Entries taken from a collection
:::::

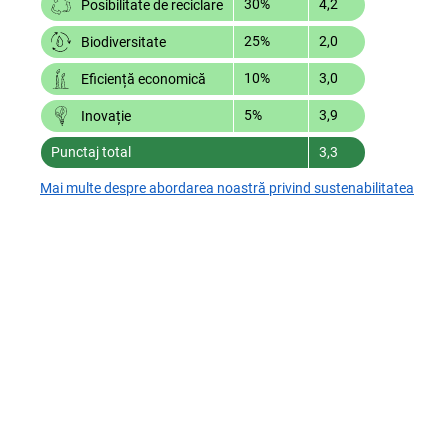
30%
4,2
Posibilitate de reciclare
25%
2,0
Biodiversitate
10%
3,0
Eficiență economică
5%
3,9
Inovație
Punctaj total
3,3
Mai multe despre abordarea noastră privind sustenabilitatea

:::::

▸ **What is being asked**: Leave the images out and give the rest of the data again exactly.

▸ **Output**:
30%
4,2
Posibilitate de reciclare
25%
2,0
Biodiversitate
10%
3,0
Eficiență economică
5%
3,9
Inovație
Punctaj total
3,3
Mai multe despre abordarea noastră privind sustenabilitatea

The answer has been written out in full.